Mientras hablábamos yo seguía
explorando el libro infinito. Con falsa indiferencia le pregunté:
- ¿Usted se propone ofrecer este
curioso espécimen al Museo Británico?
- No. Se lo ofrezco a usted - me
replicó, y fijó una suma elevada. Le respondí, con toda verdad, que esa suma
era inaccesible para mí y me quedé pensando. Al cabo de unos pocos minutos
había urdido mi plan. - Le propongo un canje - le dije -. Usted obtuvo este
volumen por unas rupias y por la Escritura Sagrada; yo le ofrezco el monto de
mi jubilación, que acabo de cobrar, y la Biblia de Wiclif en letra gótica. La
heredé de mis padres. - A black letter Wiclif - murmuró. Fui a mi dormitorio y
le traje el dinero y el libro. Volvió las hojas y estudió la carátula con
fervor de bibliófilo.
- Trato hecho - me dijo.
Me asombró que no regateara. Sólo
después comprendería que había entrado en mi casa con la decisión de vender el
libro. No contó los billetes, y los guardó. Hablamos de la India, de las
Orcadas y de los jarls noruegos que las rigieron. Era de noche cuando el hombre
se fue. No he vuelto a verlo ni sé su nombre.
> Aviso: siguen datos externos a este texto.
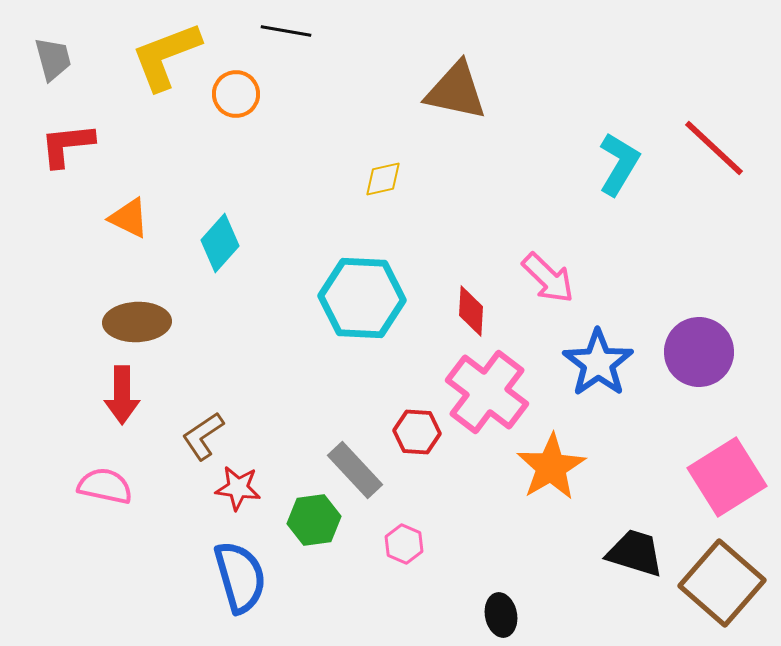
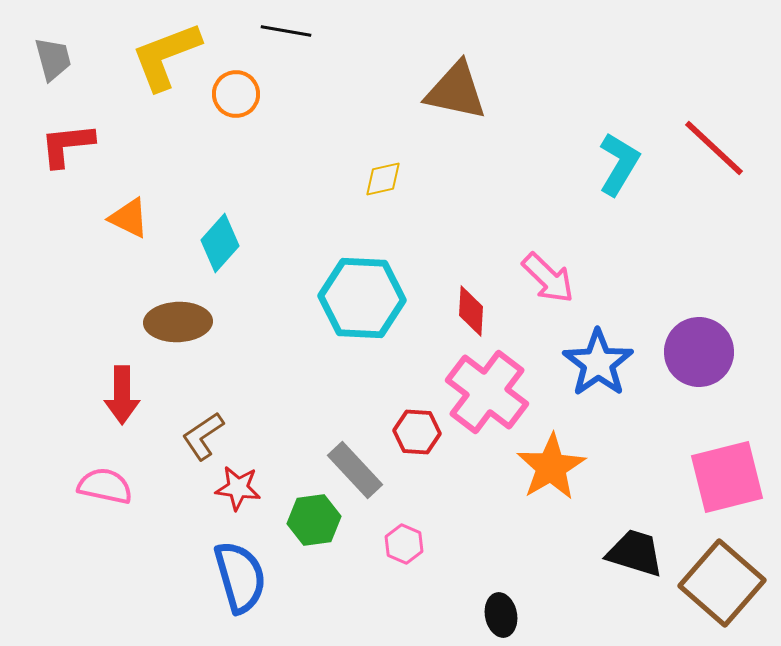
brown ellipse: moved 41 px right
pink square: rotated 18 degrees clockwise
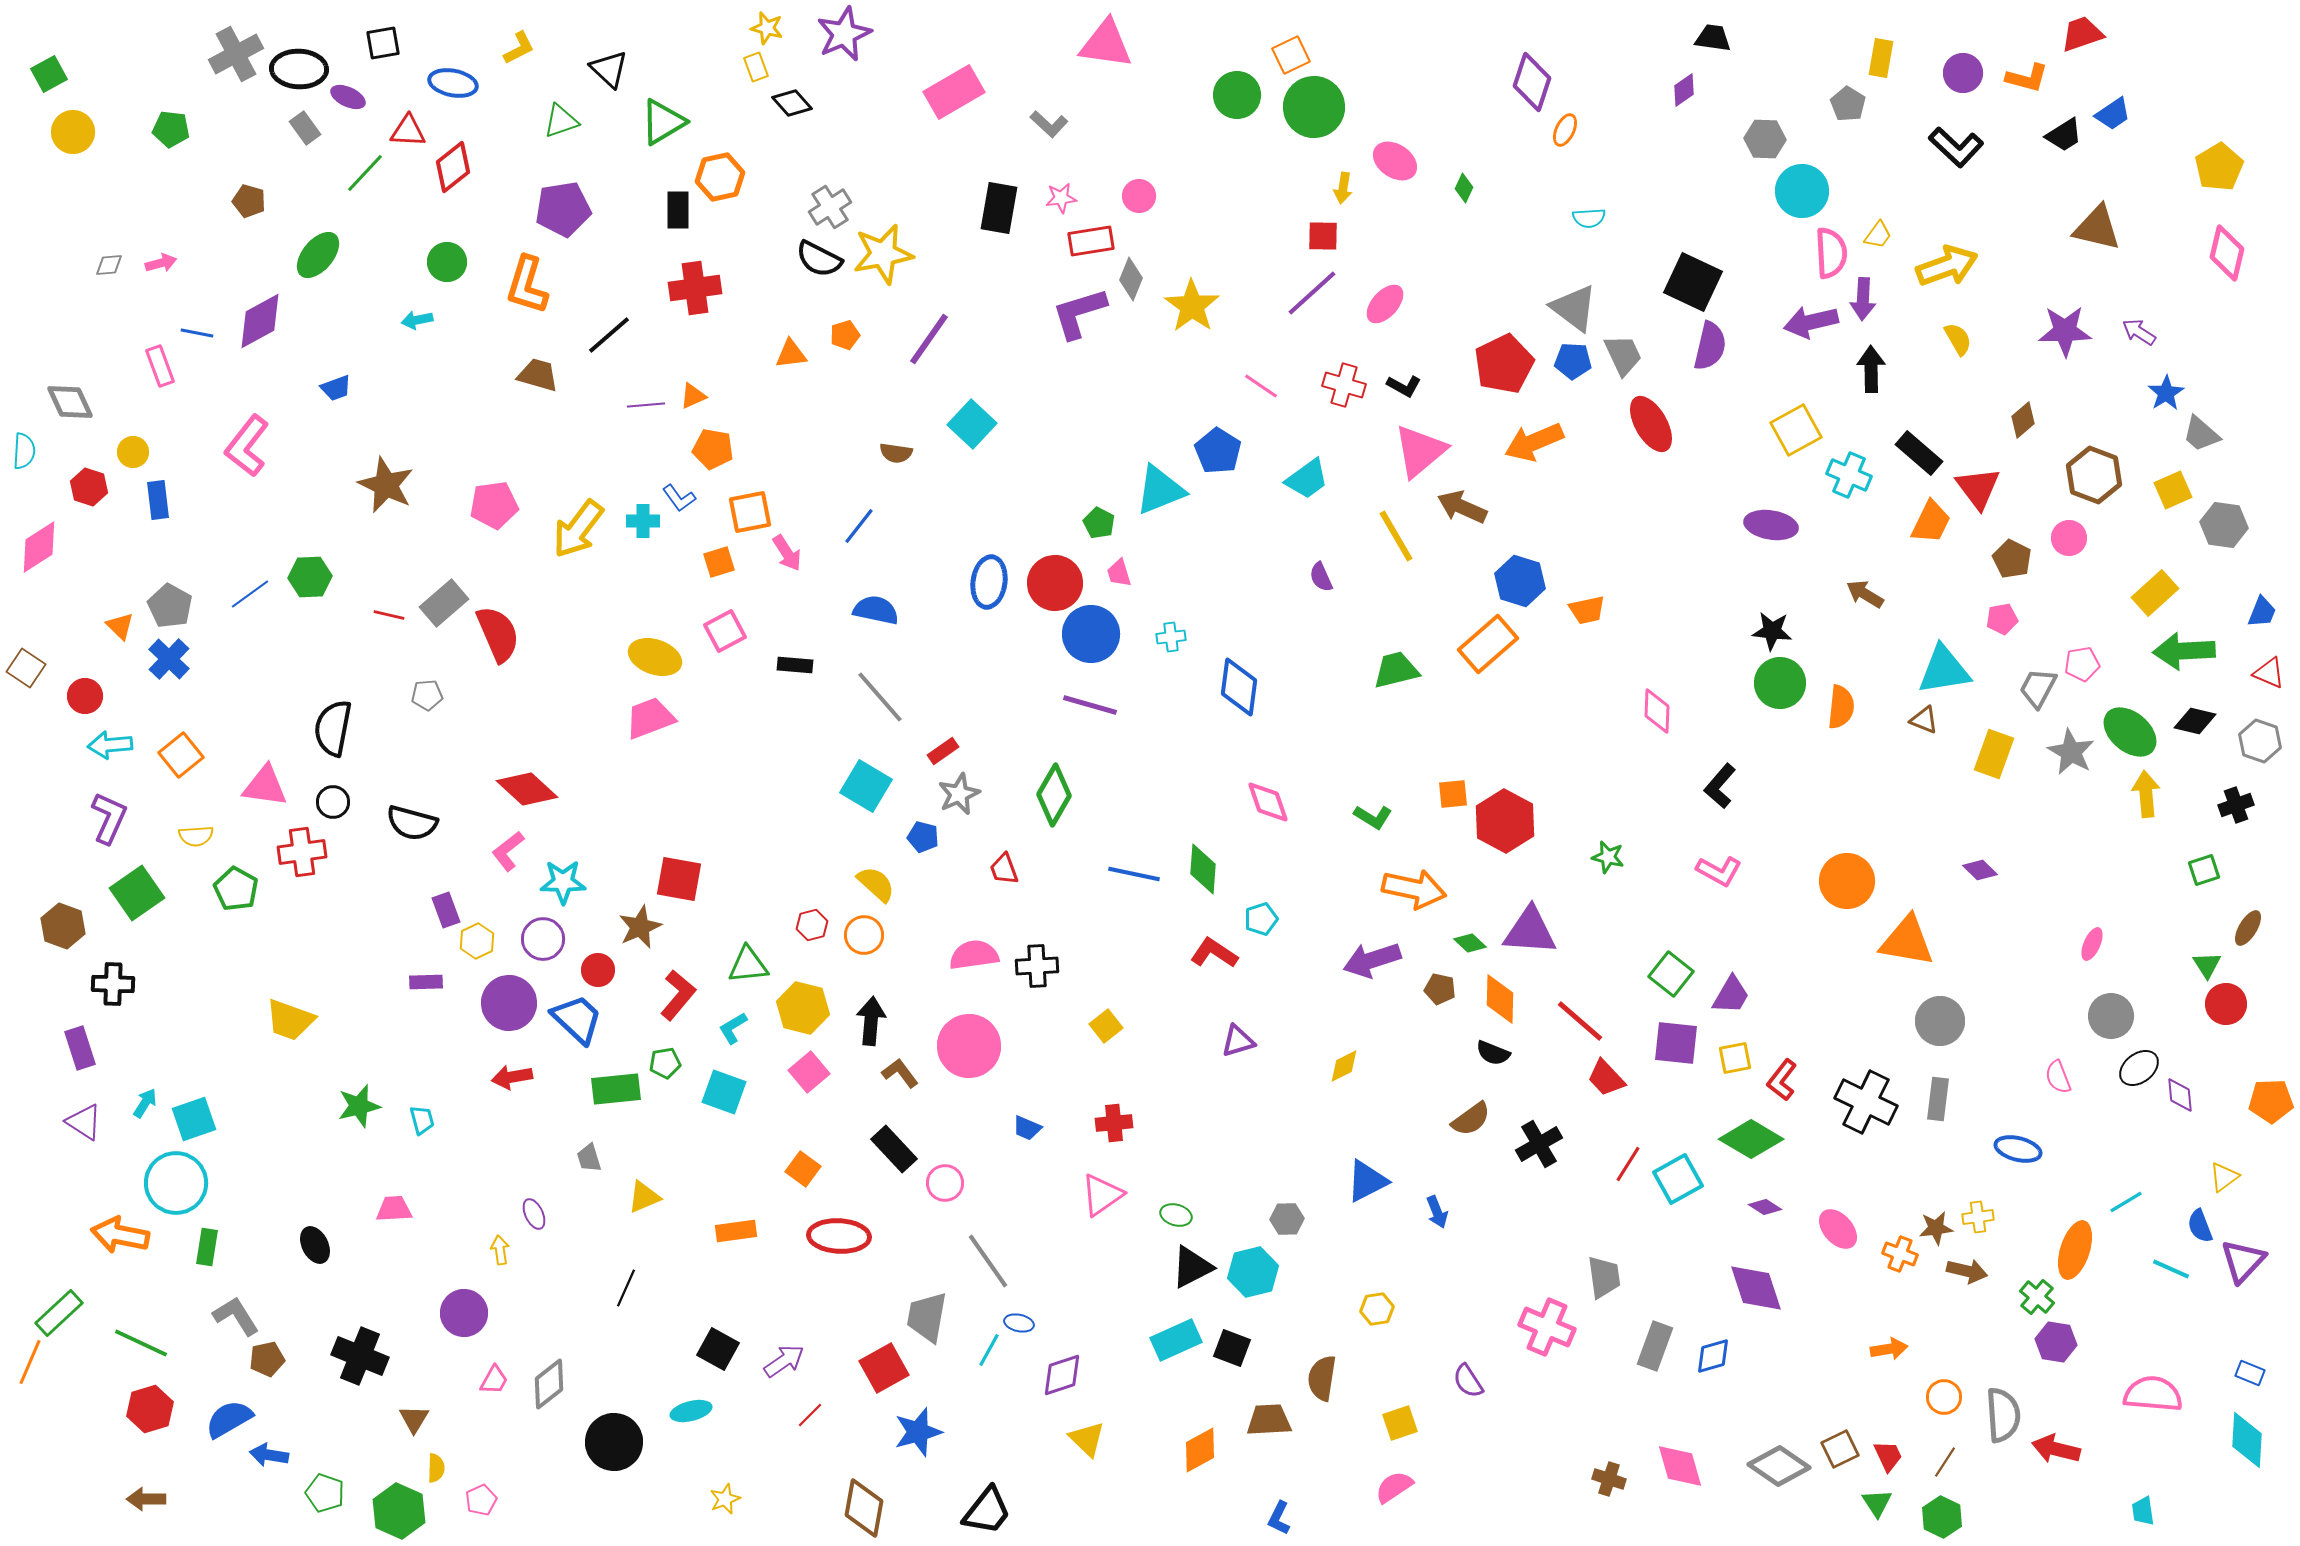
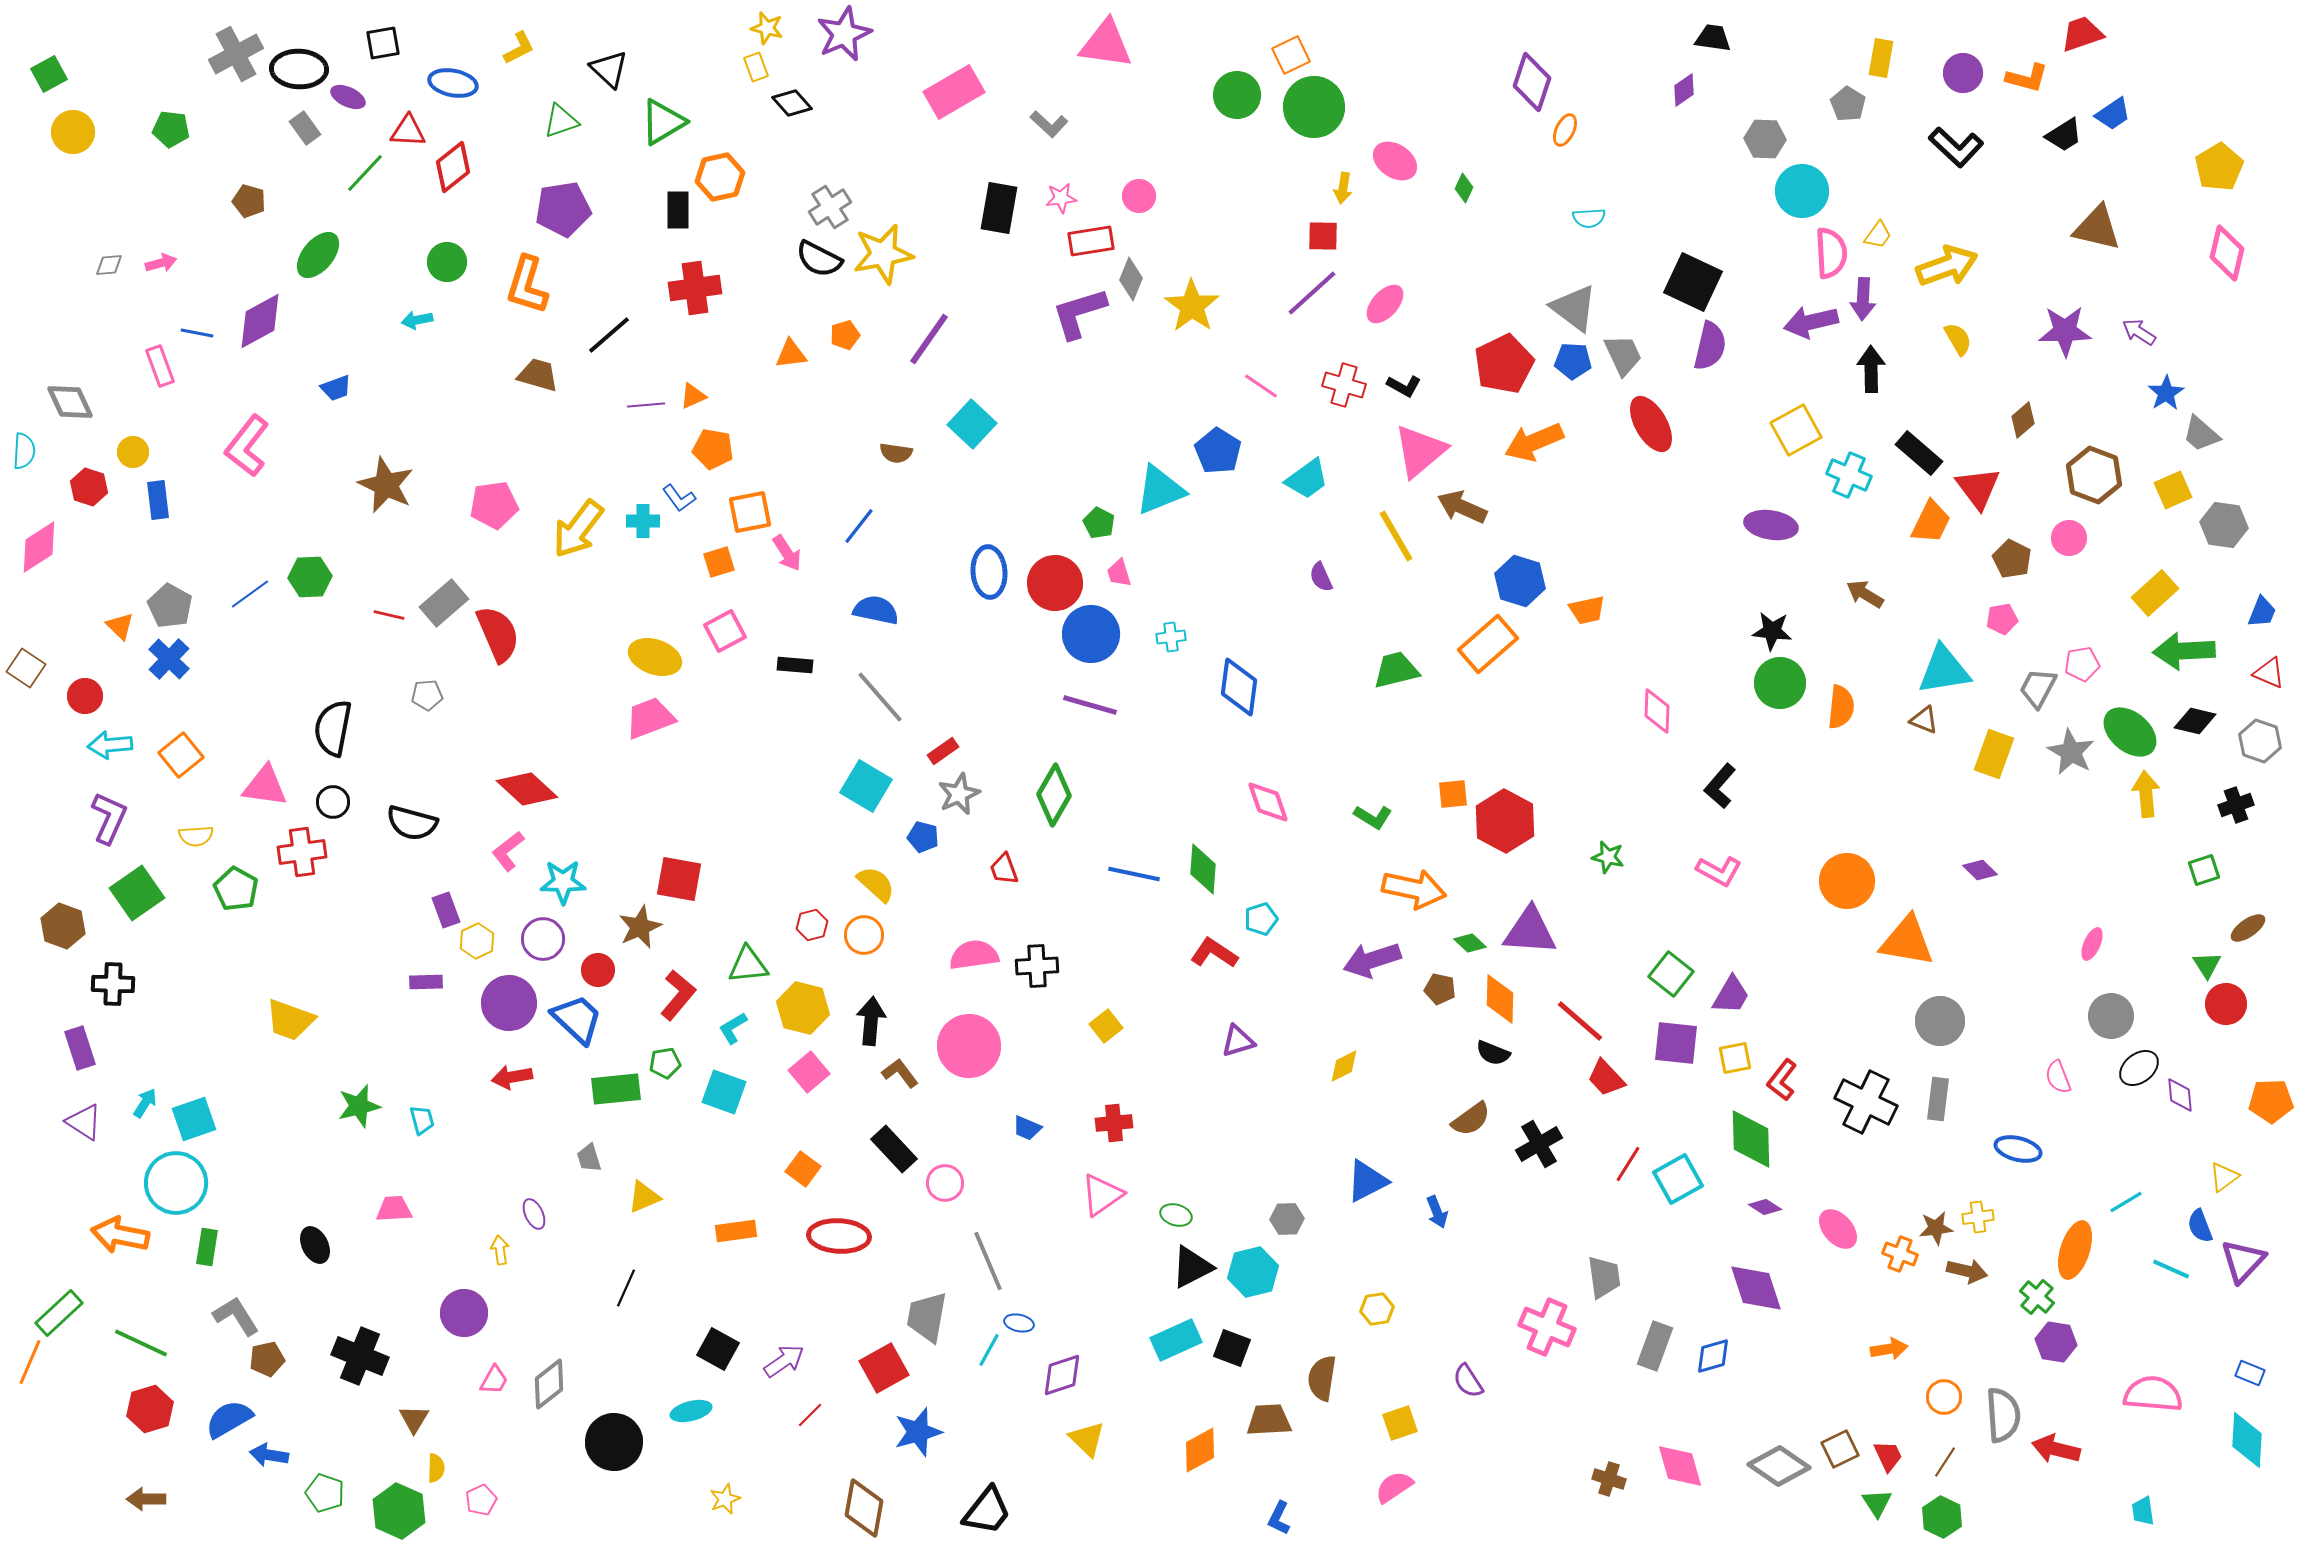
blue ellipse at (989, 582): moved 10 px up; rotated 12 degrees counterclockwise
brown ellipse at (2248, 928): rotated 24 degrees clockwise
green diamond at (1751, 1139): rotated 58 degrees clockwise
gray line at (988, 1261): rotated 12 degrees clockwise
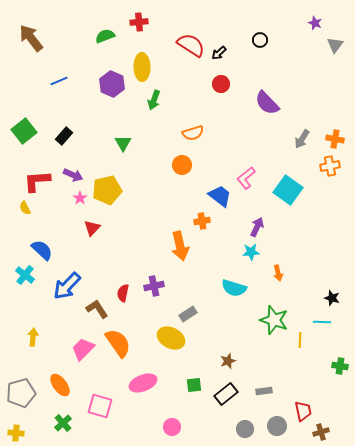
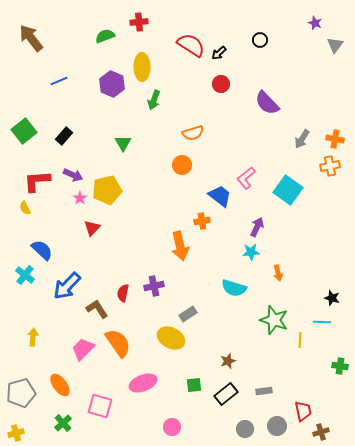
yellow cross at (16, 433): rotated 21 degrees counterclockwise
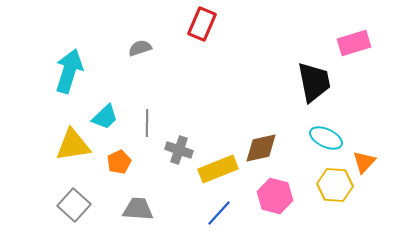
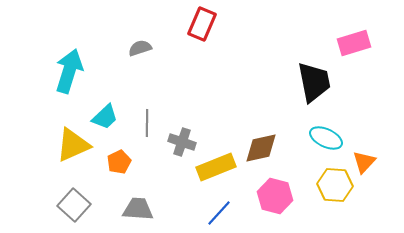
yellow triangle: rotated 15 degrees counterclockwise
gray cross: moved 3 px right, 8 px up
yellow rectangle: moved 2 px left, 2 px up
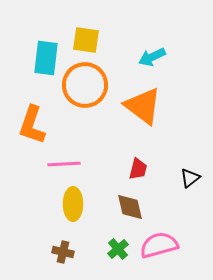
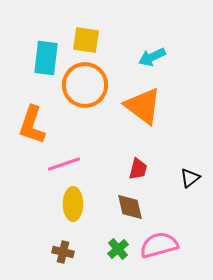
pink line: rotated 16 degrees counterclockwise
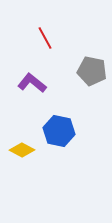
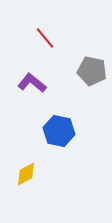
red line: rotated 10 degrees counterclockwise
yellow diamond: moved 4 px right, 24 px down; rotated 55 degrees counterclockwise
Pensé guardar el Libro de Arena
en el hueco que había dejado el Wiclif, pero opté al fin por esconderlo detrás
de unos volúmenes descabalados de Las Mil y Una Noches. Me acosté y no dormí. A
las tres o cuatro de la mañana prendí la luz. Busqué el libro imposible, y
volví las hojas. En una de ellas vi grabada una máscara. El ángulo llevaba una
cifra, ya no sé cual, elevada a la novena potencia.
No mostré a nadie mi tesoro. A la
dicha de poseerlo se agregó el temor de que lo robaran, y después el recelo de
que no fuera verdaderamente infinito. Esas dos inquietudes agravaron mi ya
vieja misantropía. Me quedaban unos amigos; dejé de verlos. Prisionero del
Libro, casi no me asomaba a la calle. Examiné con una lupa el gastado lomo y
las tapas, y rechacé la posibilidad de algún artificio. Comprobé que las
pequeñas ilustraciones distaban dos mil páginas una de otra. Las fui anotando
en una libreta alfabética, que no tardé en llenar. Nunca se repitieron. De
noche, en los escasos intervalos que me concedía el insomnio, soñaba con el
libro.
Declinaba el verano, y comprendí
que el libro era monstruoso. De nada me sirvió considerar que no menos
monstruoso era yo, que lo percibía con ojos y lo palpaba con diez dedos con
uñas. Sentí que era un objeto de pesadilla, una cosa obscena que infamaba y
corrompía la realidad. Pensé en el fuego, pero temí que la combustión de un
libro infinito fuera parejamente infinita y sofocara de humo al planeta.
Recordé haber leído que el mejor lugar para ocultar una hoja es un bosque.
Antes de jubilarme trabajaba en la Biblioteca Nacional, que guarda novecientos
mil libros; sé que a mano derecha del vestíbulo una escalera curva se hunde en
el sótano, donde están los periódicos y los mapas. Aproveché un descuido de los
empleados para perder el Libro de Arena en uno de los húmedos anaqueles. Traté
de no fijarme a qué altura ni a qué distancia de la puerta. Siento un poco de
alivio, pero no quiero ni pasar por la calle México.